Le voyage entre Londres et Zawadiya au Ngola-Nova[1] se passe dans un nouveau modèle de sphère transparente ionique[2], construite par Hayl Éco-aérospace.
Isla tourne la tête partout. L’engin, un Spacéco 2, monte à toute vitesse dans le proche espace suborbital avant de redescendre sur sa destination. Après environ vingt-cinq minutes, le voyage est fait.
— Woooaa !
Isla, dans la sphère, se sent comme dans l’air lui-même, enfermée dans cette bulle ionique silencieuse.

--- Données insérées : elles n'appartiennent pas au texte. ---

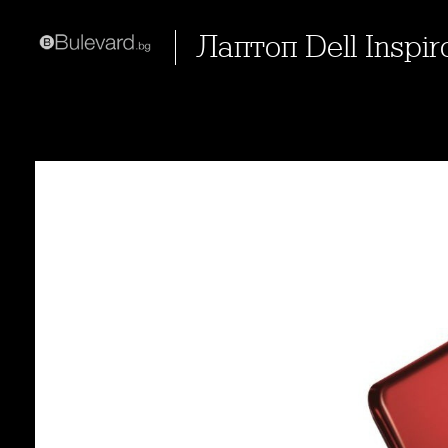
Лаптоп Dell Insp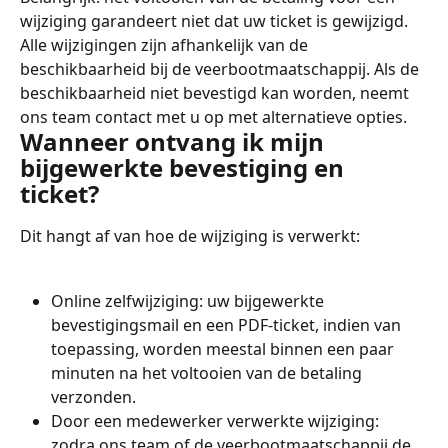
wijziging garandeert niet dat uw ticket is gewijzigd. 
Alle wijzigingen zijn afhankelijk van de 
beschikbaarheid bij de veerbootmaatschappij. Als de 
beschikbaarheid niet bevestigd kan worden, neemt 
ons team contact met u op met alternatieve opties.
Wanneer ontvang ik mijn 
bijgewerkte bevestiging en 
ticket?
Dit hangt af van hoe de wijziging is verwerkt:
Online zelfwijziging: uw bijgewerkte 
bevestigingsmail en een PDF-ticket, indien van 
toepassing, worden meestal binnen een paar 
minuten na het voltooien van de betaling 
verzonden.
Door een medewerker verwerkte wijziging: 
zodra ons team of de veerbootmaatschappij de 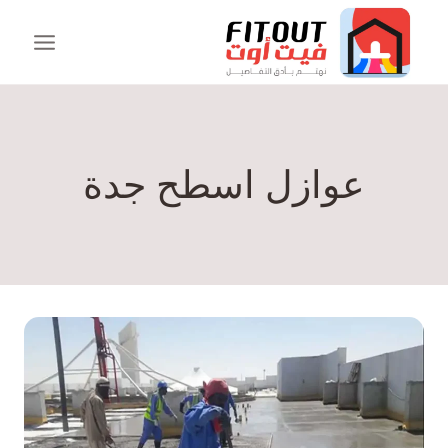
عوازل اسطح جدة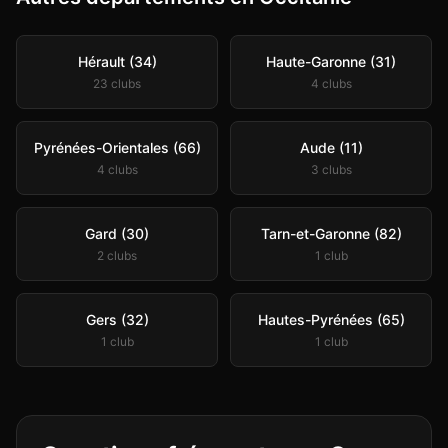
Hérault (34)
Haute-Garonne (31)
23
club
s
4
club
s
Pyrénées-Orientales (66)
Aude (11)
4
club
s
3
club
s
Gard (30)
Tarn-et-Garonne (82)
2
club
s
1
club
Gers (32)
Hautes-Pyrénées (65)
1
club
1
club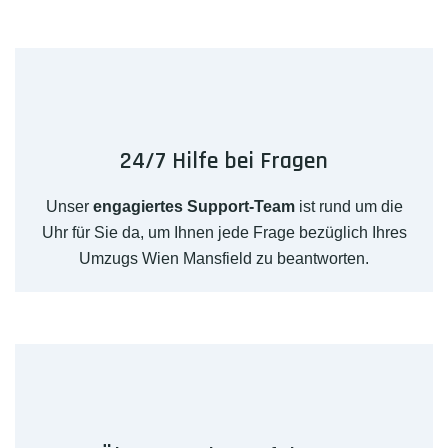
24/7 Hilfe bei Fragen
Unser
engagiertes Support-Team
ist rund um die
Uhr für Sie da, um Ihnen jede Frage bezüglich Ihres
Umzugs Wien Mansfield zu beantworten.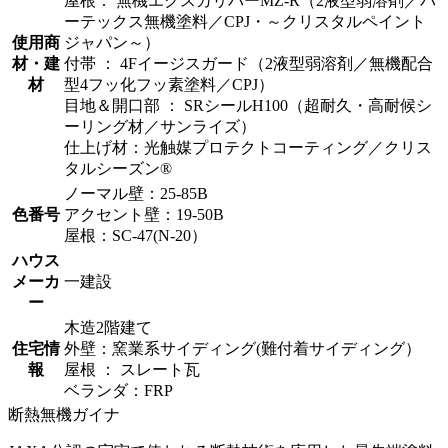
屋根： 無機エクスカリバーMZ-R（2液型弱溶剤／バ
ーテックス無機塗料／CPJ・～クリスタルペイント
使用商
ジャパン～）
材・建
付帯 ： 4Fイージスガード（2液型弱溶剤／無機配合
材
型4フッ化フッ素塗料／CPJ）
目地＆開口部 ： SRシールH100（超耐久・高耐候シ
ーリング材／サンライズ）
仕上げ材：光触媒プロテクトコーティング／クリス
タルシーズン®
ノーマル壁：25-85B
色番号
アクセント壁：19-50B
屋根：SC-47(N-20）
ハウス
メーカ
一建設
ー
木造2階建て
住宅情
外壁：窯業系サイディング(難付着サイディング）
報
屋根 ： スレート瓦
ベランダ：FRP
断熱無機ガイナ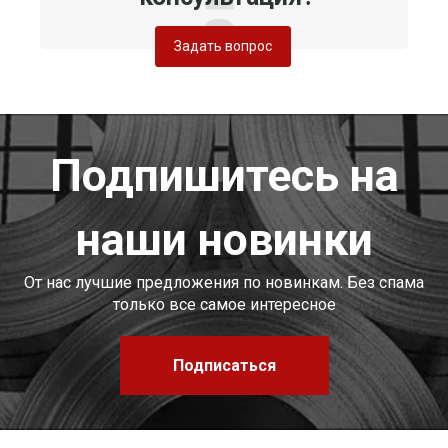
Задать вопрос
Подпишитесь на
наши новинки
От нас лучшие предложения по новинкам. Без спама
только все самое интересное
Подписаться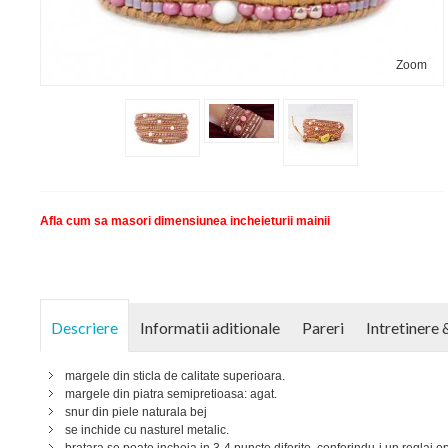
Zoom
Afla cum sa masori dimensiunea incheieturii mainii
Descriere
Informatii aditionale
Pareri
Intretinere 
margele din sticla de calitate superioara.
margele din piatra semipretioasa: agat.
snur din piele naturala bej
se inchide cu nasturel metalic.
bratara se poate incheia in 3-4 puncte diferite, conferindu-i un reglaj op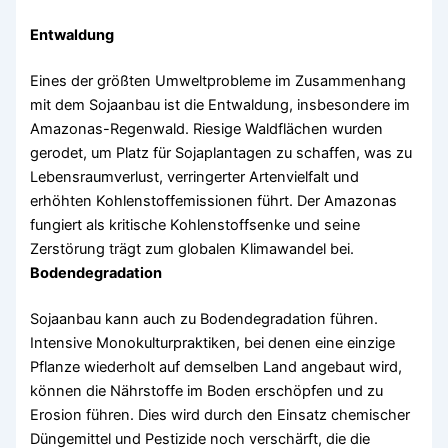
Entwaldung
Eines der größten Umweltprobleme im Zusammenhang
mit dem Sojaanbau ist die Entwaldung, insbesondere im
Amazonas-Regenwald. Riesige Waldflächen wurden
gerodet, um Platz für Sojaplantagen zu schaffen, was zu
Lebensraumverlust, verringerter Artenvielfalt und
erhöhten Kohlenstoffemissionen führt. Der Amazonas
fungiert als kritische Kohlenstoffsenke und seine
Zerstörung trägt zum globalen Klimawandel bei.
Bodendegradation
Sojaanbau kann auch zu Bodendegradation führen.
Intensive Monokulturpraktiken, bei denen eine einzige
Pflanze wiederholt auf demselben Land angebaut wird,
können die Nährstoffe im Boden erschöpfen und zu
Erosion führen. Dies wird durch den Einsatz chemischer
Düngemittel und Pestizide noch verschärft, die die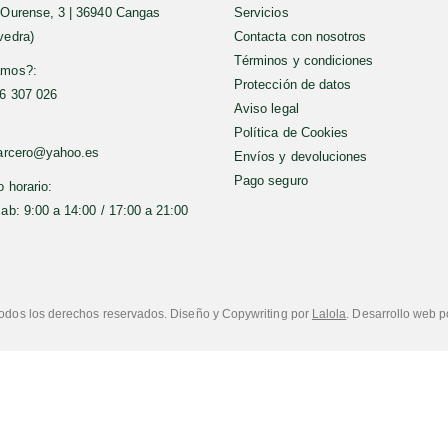
 Ourense, 3 | 36940 Cangas
Servicios
vedra)
Contacta con nosotros
Términos y condiciones
amos?:
Protección de datos
6 307 026
Aviso legal
Política de Cookies
parcero@yahoo.es
Envíos y devoluciones
Pago seguro
 horario:
Sab: 9:00 a 14:00 / 17:00 a 21:00
odos los derechos reservados. Diseño y Copywriting por
Lalola
. Desarrollo web 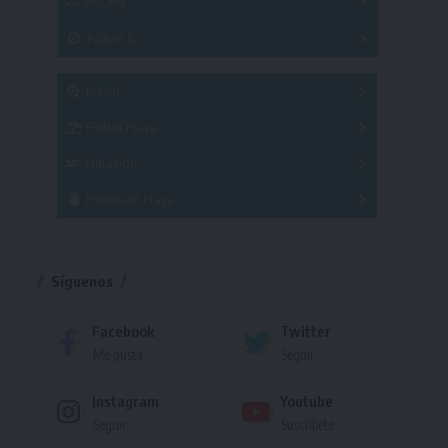
Hockey
A
B
3x3
Fútbol 8
A
B
C
SUB 21
Masculino
Futsal
Femenino
Fútbol Playa
Masculino
Femenino
Natación
Torneo
Handball Playa
Torneo
Torneo
Síguenos
Facebook
Twitter
Me gusta
Seguir
Instagram
Youtube
Seguir
Suscríbete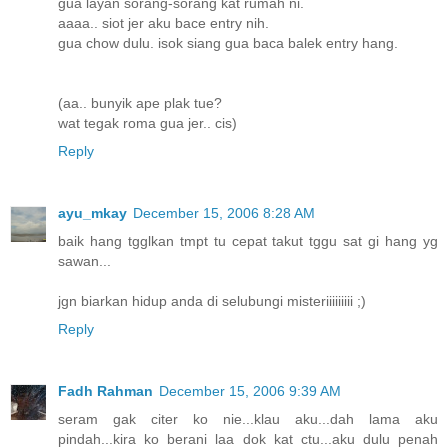
gua layan sorang-sorang kat rumah ni.
aaaa.. siot jer aku bace entry nih.
gua chow dulu. isok siang gua baca balek entry hang.
(aa.. bunyik ape plak tue?
wat tegak roma gua jer.. cis)
Reply
ayu_mkay
December 15, 2006 8:28 AM
baik hang tgglkan tmpt tu cepat takut tggu sat gi hang yg
sawan...
jgn biarkan hidup anda di selubungi misteriiiiiiiii ;)
Reply
Fadh Rahman
December 15, 2006 9:39 AM
seram gak citer ko nie...klau aku...dah lama aku
pindah...kira ko berani laa dok kat ctu...aku dulu penah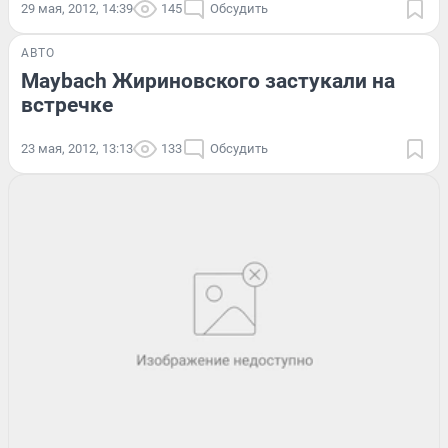
29 мая, 2012, 14:39
145
Обсудить
АВТО
Maybach Жириновского застукали на
встречке
23 мая, 2012, 13:13
133
Обсудить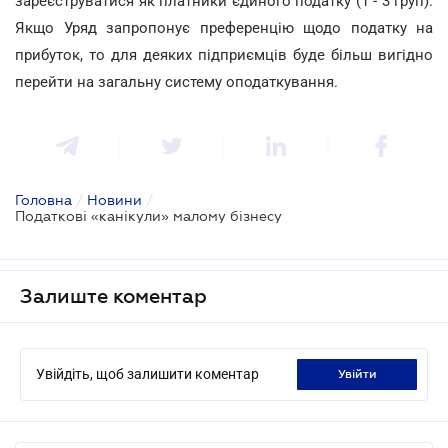
зареєструватися як платники єдиного податку (1 - 3 груп).
Якщо Уряд запропонує преференцію щодо податку на
прибуток, то для деяких підприємців буде більш вигідно
перейти на загальну систему оподаткування.
Головна
/
Новини
/
Податкові «канікули» малому бізнесу
Залиште коментар
Увійдіть, щоб залишити коментар
увійти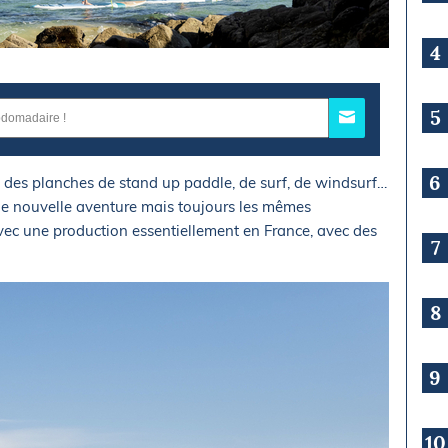
4
5
6
 des planches de stand up paddle, de surf, de windsurf…
 nouvelle aventure mais toujours les mêmes
ec une production essentiellement en France, avec des
7
8
9
10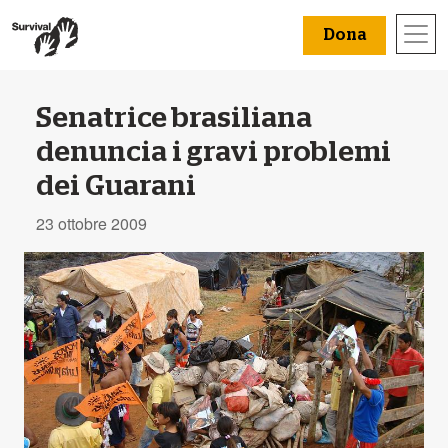
Dona
Senatrice brasiliana
denuncia i gravi problemi
dei Guarani
23 ottobre 2009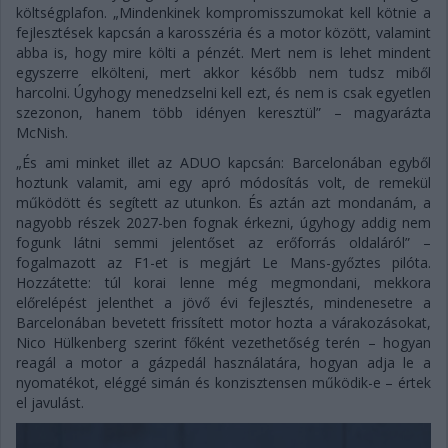
költségplafon. „Mindenkinek kompromisszumokat kell kötnie a
fejlesztések kapcsán a karosszéria és a motor között, valamint
abba is, hogy mire költi a pénzét. Mert nem is lehet mindent
egyszerre elkölteni, mert akkor később nem tudsz miből
harcolni. Úgyhogy menedzselni kell ezt, és nem is csak egyetlen
szezonon, hanem több idényen keresztül” – magyarázta
McNish.
„És ami minket illet az ADUO kapcsán: Barcelonában egyből
hoztunk valamit, ami egy apró módosítás volt, de remekül
működött és segített az utunkon. És aztán azt mondanám, a
nagyobb részek 2027-ben fognak érkezni, úgyhogy addig nem
fogunk látni semmi jelentőset az erőforrás oldaláról” –
fogalmazott az F1-et is megjárt Le Mans-győztes pilóta.
Hozzátette: túl korai lenne még megmondani, mekkora
előrelépést jelenthet a jövő évi fejlesztés, mindenesetre a
Barcelonában bevetett frissített motor hozta a várakozásokat,
Nico Hülkenberg szerint főként vezethetőség terén – hogyan
reagál a motor a gázpedál használatára, hogyan adja le a
nyomatékot, eléggé simán és konzisztensen működik-e – értek
el javulást.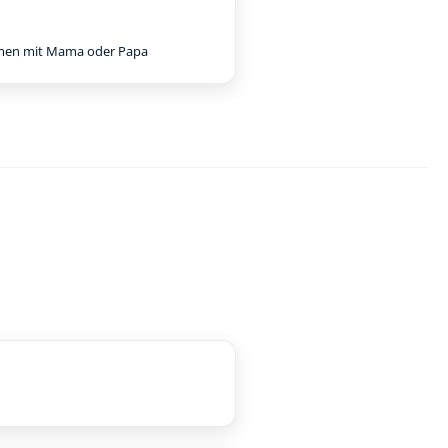
en mit Mama oder Papa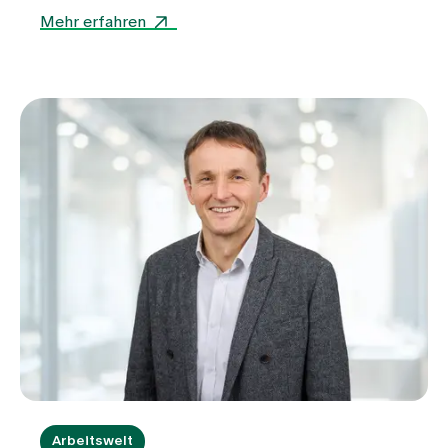
Gesundheitswelt Zollikerberg mit.
Mehr erfahren
Arbeitswelt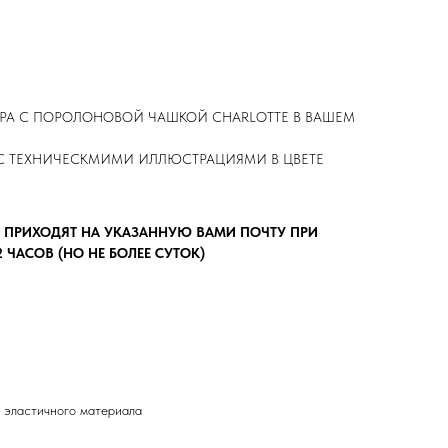
ЕРА С ПОРОЛОНОВОЙ ЧАШКОЙ CHARLOTTE В ВАШЕМ
C ТЕХНИЧЕСКМИМИ ИЛЛЮСТРАЦИЯМИ В ЦВЕТЕ
 ПРИХОДЯТ НА УКАЗАННУЮ ВАМИ ПОЧТУ ПРИ
ЧАСОВ (НО НЕ БОЛЕЕ СУТОК)
ля эластичного материала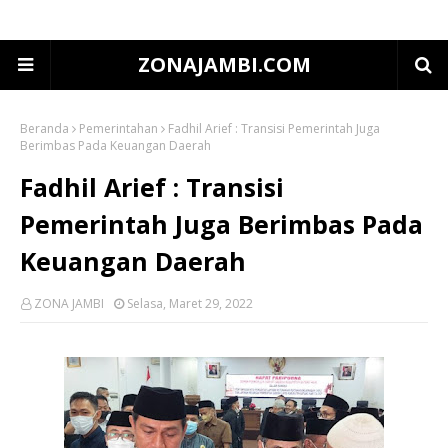
ZONAJAMBI.COM
Beranda
Pemerintahan
Fadhil Arief : Transisi Pemerintah Juga
Berimbas Pada Keuangan Daerah
Fadhil Arief : Transisi
Pemerintah Juga Berimbas Pada
Keuangan Daerah
ZONA JAMBI
Selasa, Maret 29, 2022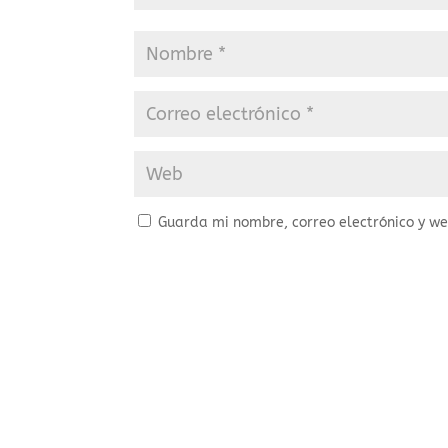
Guarda mi nombre, correo electrónico y w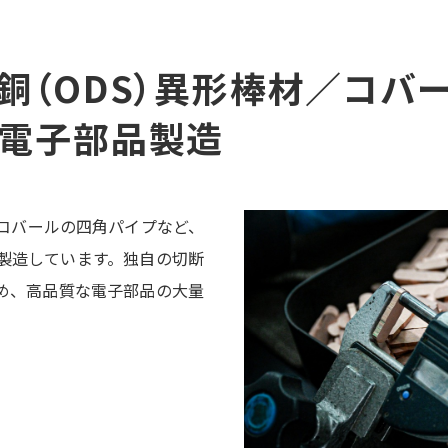
銅（ODS）異形棒材／コバ
る電子部品製造
やコバールの四角パイプなど、
製造しています。独自の切断
め、高品質な電子部品の大量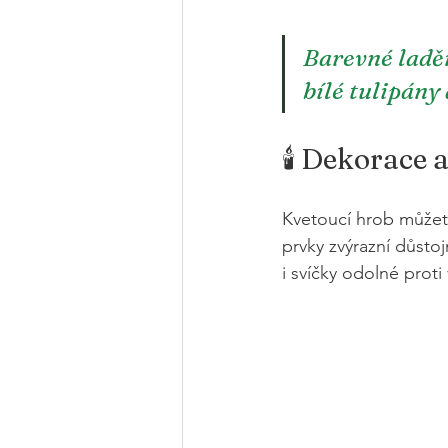
Barevné laděn
bílé tulipány
🕯️ Dekorace
Kvetoucí hrob můžet
prvky zvýrazní důsto
i svíčky odolné proti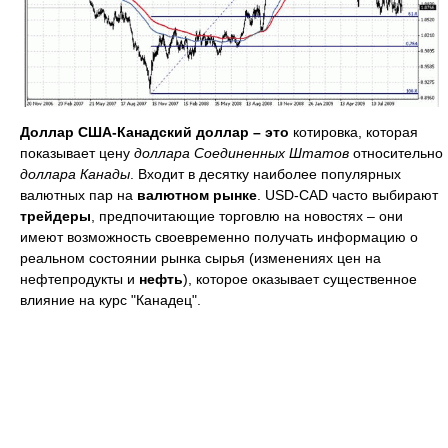
Доллар США-Канадский доллар – это
котировка, которая
показывает цену
доллара Соединенных Штатов
относительно
доллара Канады
. Входит в десятку наиболее популярных
валютных пар на
валютном рынке
. USD-CAD часто выбирают
трейдеры
, предпочитающие торговлю на новостях – они
имеют возможность своевременно получать информацию о
реальном состоянии рынка сырья (изменениях цен на
нефтепродукты и
нефть
), которое оказывает существенное
влияние на курс "Канадец".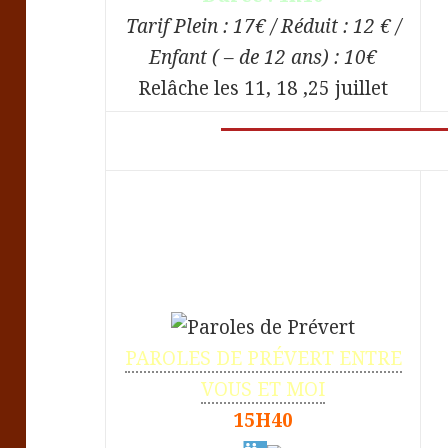
Tarif Plein : 17€ / Réduit : 12
€
/
Enfant ( – de 12 ans) : 10€
Relâche les 11, 18 ,25 juillet
PAROLES DE PRÉVERT ENTRE
VOUS ET MOI
15H40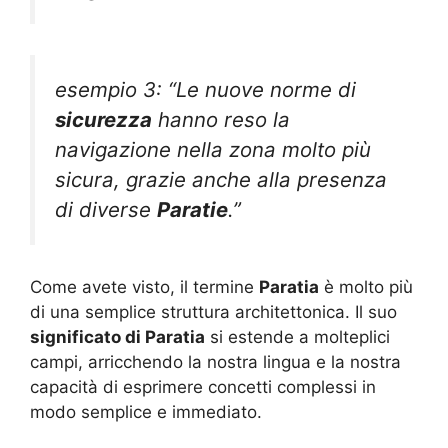
esempio 3: “Le nuove norme di
sicurezza
hanno reso la
navigazione nella zona molto più
sicura, grazie anche alla presenza
di diverse
Paratie
.”
Come avete visto, il termine
Paratia
è molto più
di una semplice struttura architettonica. Il suo
significato di Paratia
si estende a molteplici
campi, arricchendo la nostra lingua e la nostra
capacità di esprimere concetti complessi in
modo semplice e immediato.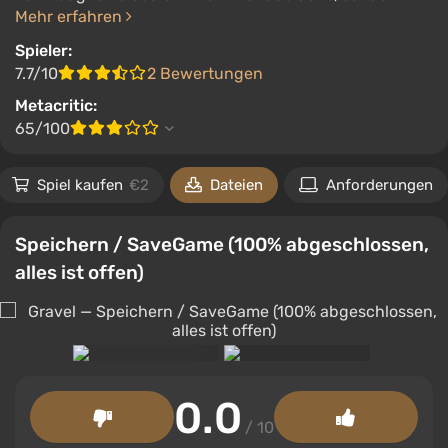
Mehr erfahren
Spieler:
7.7/10
2 Bewertungen
Metacritic:
65/100
Spiel kaufen
€2
Dateien
Anforderungen
Speichern / SaveGame (100% abgeschlossen,
alles ist offen)
0.0
/ 10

Alors, elle n’a qu’à admirer pour la première fois l’Afrique.
— Le paysage est magnifique, Sela !
Selamawit, elle, n’était pas encore venue de ce côté de ce qu’on a appelé, avec une certaine arrogance, le “continent noir”.
Cette région de l’Afrique australe, située au sud-est de l’Angola, à une encablure de la Zambie, présente de larges plateaux entrecoupés de vallées vertes, de plus en plus rares en 2080. Et ce ciel pur, loin de toute pollution, enchante les yeux d’Isla.
— Tu vas t’habituer à la chaleur, ma chérie ? demande à nouveau Sela, pour la énième fois, à sa compagne.
Tout sourire, Isla lui fait un clin d’œil.
— Rôôôôh, tu es adorable, Sela, mais c’est la cinquième fois que tu me poses la question, tu sais... j’ai beau être née du côté d’Oban, je finirai bien par m’habituer à ces pics de 34°.... heureusement il y a la nuit.
Isla lui redonne un clin d’œil, diablotine, ce qui fait rire Selamawit.
Une voix rieuse passe dans l’habitacle.
— Bienvenue au Ngola Nova !
— Allons, viens Isla, nous allons prendre nos quartiers dans le bungalow que madame Raukurā nous a fait réserver.
*
Le bungalow est une grosse sphère en verre intelligent thermorégulé[3], transparente au rez-de-chaussée et translucide à l’étage.
— Il est presque dix-neuf heures trente, ma rousse, nous allons rejoindre le collectif du projet Aeon Trace, pour dîner, ça te va ?
— No blème, Sela.
— Parfait, mais je devrais aller voir après la porte-parole pour l’organisation du départ.
Isla, soudainement, perd le charme du voyage.
— Ah oui... ce voyage sans retour...
*
Bureau du porte-parolat.
Tehani Raukurā en est la titulaire ce trimestre[4].
— Bonjour, Selamawit.
Elles se serrent la main avec gravité.
— Bonjour, madame. Qu’en est-il alors de cette interruption soudaine du message des Thāl’naï ?
— Le collectif, et principalement notre spécialiste d’exosapienologie, Jules Sibawayh, est sur le coup avec Jorge Nöhr.
— Nöhr ? Je croyais qu’il avait succombé à l’attentat de Copenhague.
— Non, on l’a fait croire afin qu’il puisse continuer ses travaux de physicien de synthèse unifiée[5].
Selamawit a l’air rassurée... à moitié.
— C’est quand même assez frustrant d’avoir reçu ce message il y a quinze jours, transmis via ce pont Einstein-Rosen, et de ne pas avoir pu obtenir la suite du message qui nous promettait de nous communiquer le “comment” recréer le Pont ER !
— Oui, Sela... mais votre départ ne saurait être remis en cause, et on l’a déjà précipité au 23 février. De toute façon, le collectif qui communique avec votre IAI, Sana, qui sera d’ailleurs embarquée sous peu sur l’Aeon Trace, a discuté avec elle. Sana prendra non seulement en charge le voyage ainsi que vos “réveils cryoniques” à peu près tous les deux cents années-lumière, mais elle s’occupera de tout le reste durant vos sommeils, et notamment de l’étude de faisabilité et des essais numériques induits pour la recréation du Pont ER. Ainsi nous pourrions avoir un contact direct avec vous et avec cette civilisation... on espère avant mille quatre-cents ans.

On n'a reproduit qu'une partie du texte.